At this time anyone is free to submit proposals for improvements or changes, and these proposals are then reviewed by the development team. If the development team sees merit in the proposal it is then put in front of the node operators, who then make the decision on whether or not to adopt the proposal.
An on-chain voting signaling mechanism was expected to be ready in late 2020, but as of March 2021 we are still awaiting this mechanism. And even once it is in place the votes are not binding, but they will be public to help the community drive developmental efforts.
Early Success – NBA Top Shot
When Flow took their blockchain into a beta mainnet in September 2020 it went live with the first partner – NBA Top Shot. What started off with a few thousand users has rapidly snowballed into well over 100,000 users and some amazing numbers behind the sale of the platform’s Moments.

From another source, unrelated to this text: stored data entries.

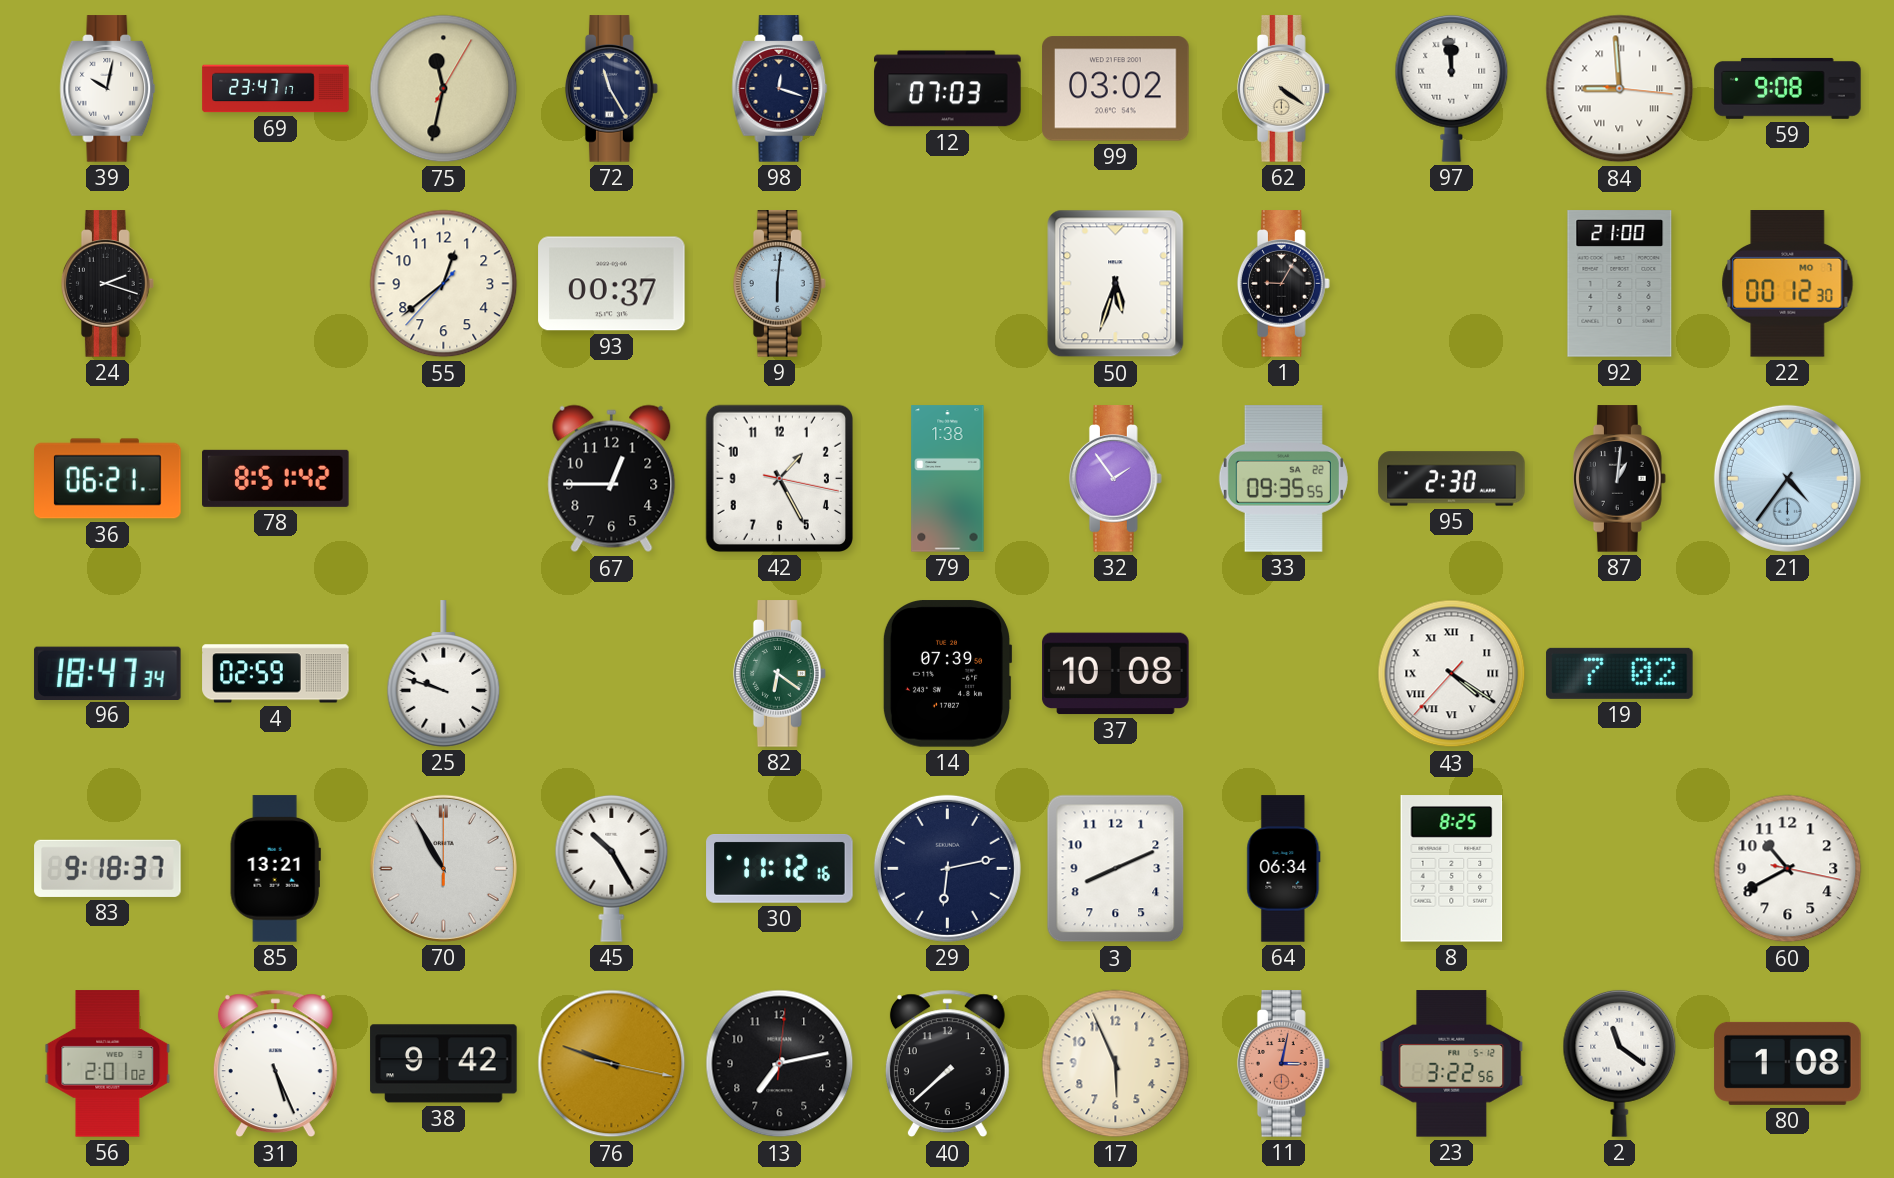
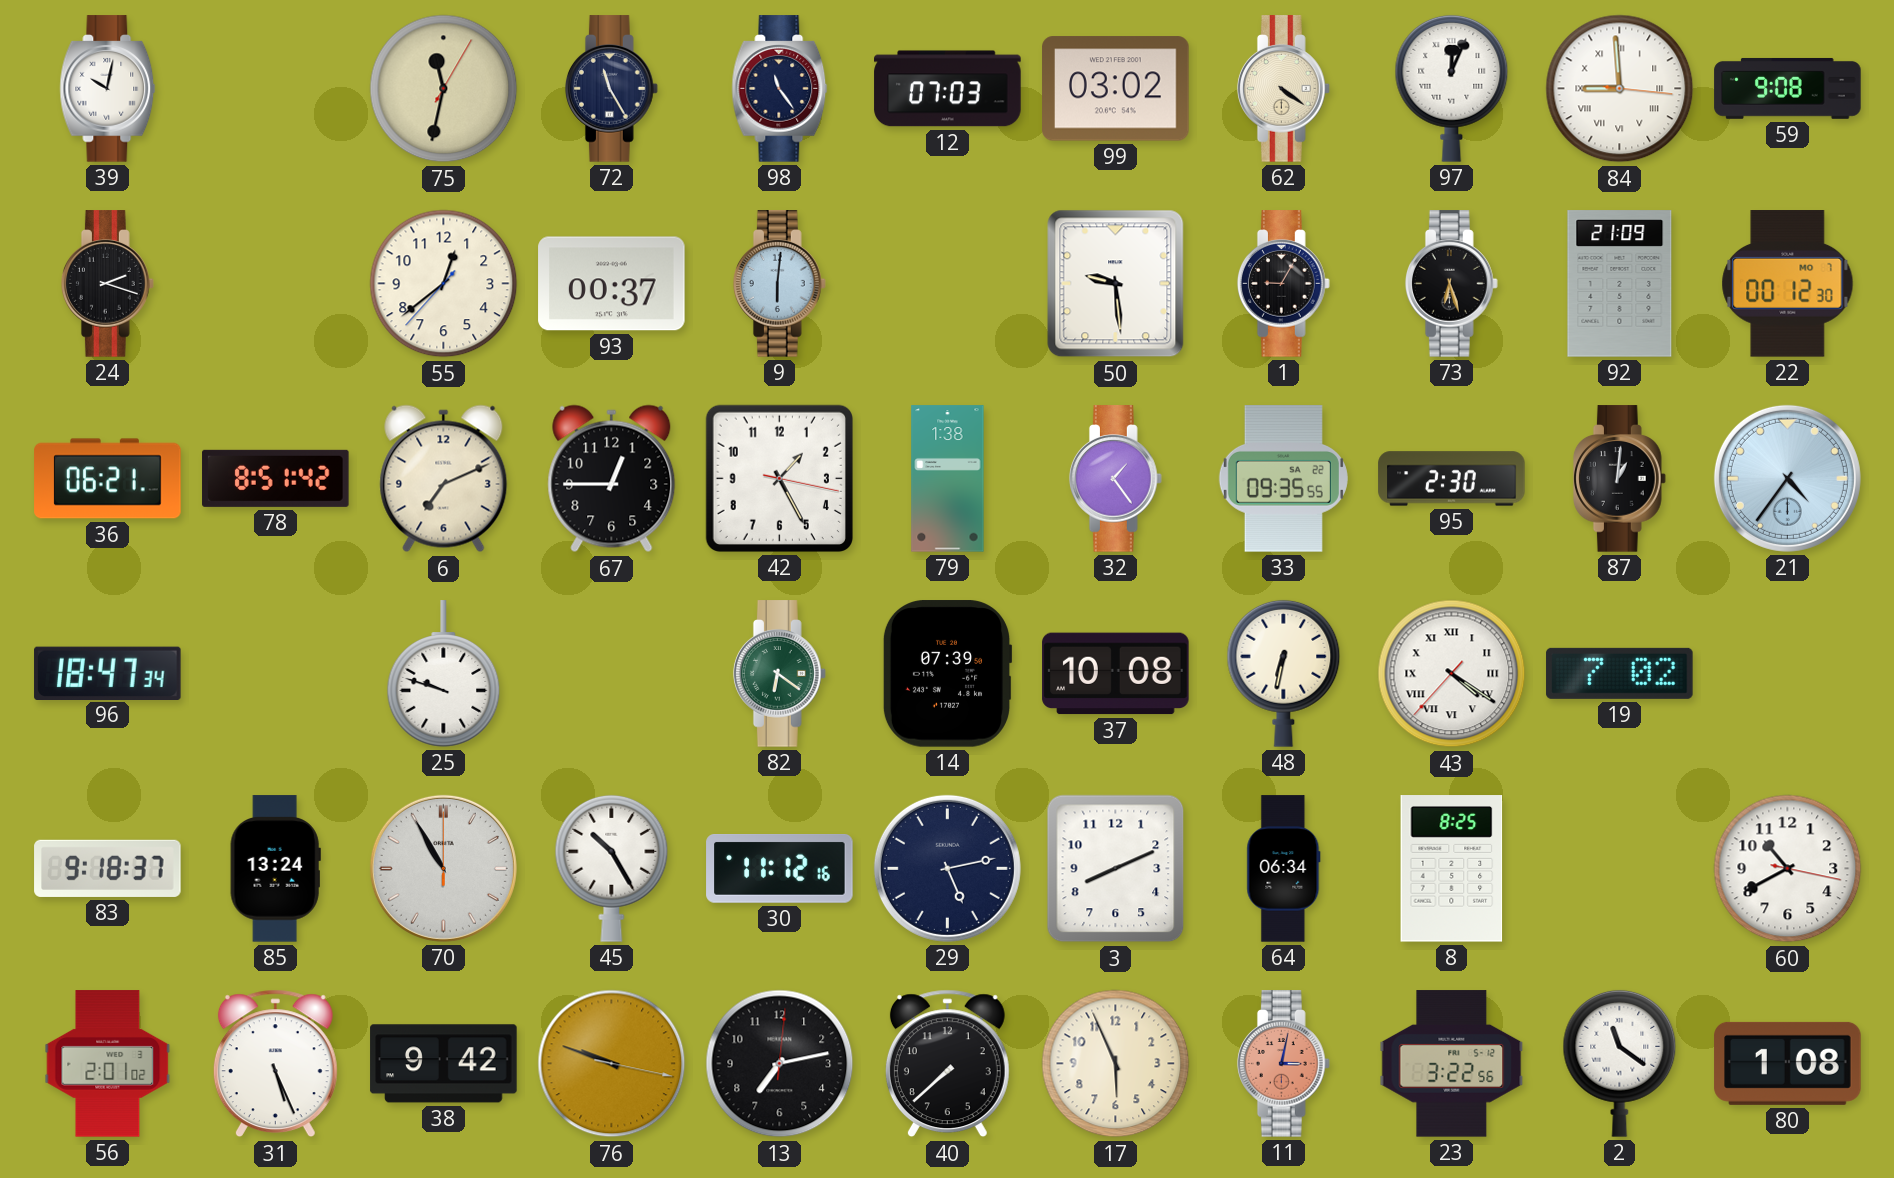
69: 23:47 -> none
98: 12:18 -> 11:24
97: 11:59 -> 12:04
50: 5:33 -> 9:29
73: none -> 6:27
92: 21:00 -> 21:09
6: none -> 7:11
32: 1:54 -> 1:24
4: 02:59 -> none
48: none -> 6:32
85: 13:21 -> 13:24
29: 6:13 -> 5:13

NBA Top Shot mints these Moments, which are short clips of some of the best NBA moments. Users of the platform are able to buy, sell, trade, and collect these Moments. It’s the buying and selling that’s sparked so much interest in the platform and its unique take on non-fungible tokens.
Unlike Bitcoin, which is exchangeable. NBA Top Shot moments are completely unique NFTs. Each NFT can only have one owner and it cannot be duplicated. In this way, NFTs are used “to create verifiable digital scarcity” and digital ownership.
Interest in the platform really began to take off early in 2021. For example, a January 15 purchase of a Ja Morant highlight for $35,000 (a record at the time), created massive buzz about the platform on Twitter and other social media platforms.
LaBron James’ Moments have been an excellent source of new record sales. First was a James dunk highlight that sold for $47,500 on January 19. Then came the $71,455 sale of another James Moment on January 22. Currently a LeBron James still holds the record for the most expensive Moment with a Cosmic edition Series 1 LeBron James dunk from a game against the Kings on Nov. 15, 2019 that sold for $208,000.
As this piece is being written on March 19, 2021 the NBA Top Shot platform boasts more than 2.3 million completed transactions, and sales of more than $370 million. The platform Cryptoslam.io tracks transactions at NBA Top Shot and shows that today there have been over $4.3 million in transactions. It also shows that four of the platform’s users have spent well over $100,000 in the past 3 days.
Flow was designed to provide a faster blockchain with higher throughput and better safety for its smart contracts through a lack of sharding. So far it appears that the development team has been successful in completing all of these tasks. The pipelined architecture used by Flow might just have solved the Trilemma.
The project has also been very successful in adding partners, and the very first project built on Flow – NBA Top Shots – has become incredibly popular as the demand for NFTs is going through a massive growth phase in early 2021. Later additions to the ecosystem will come from the UFC and from Dr. Suess. In addition, projects from Ubisoft and Warner Music Group could outpace the amazing results seen already from the NBA Top Shots.
The FLOW token itself has been just as profitable as the NBA Top Shots NFTs, which is an indication of just how popular and profitable this network might become in the future if the demand and hunger for NFTs continues to grow.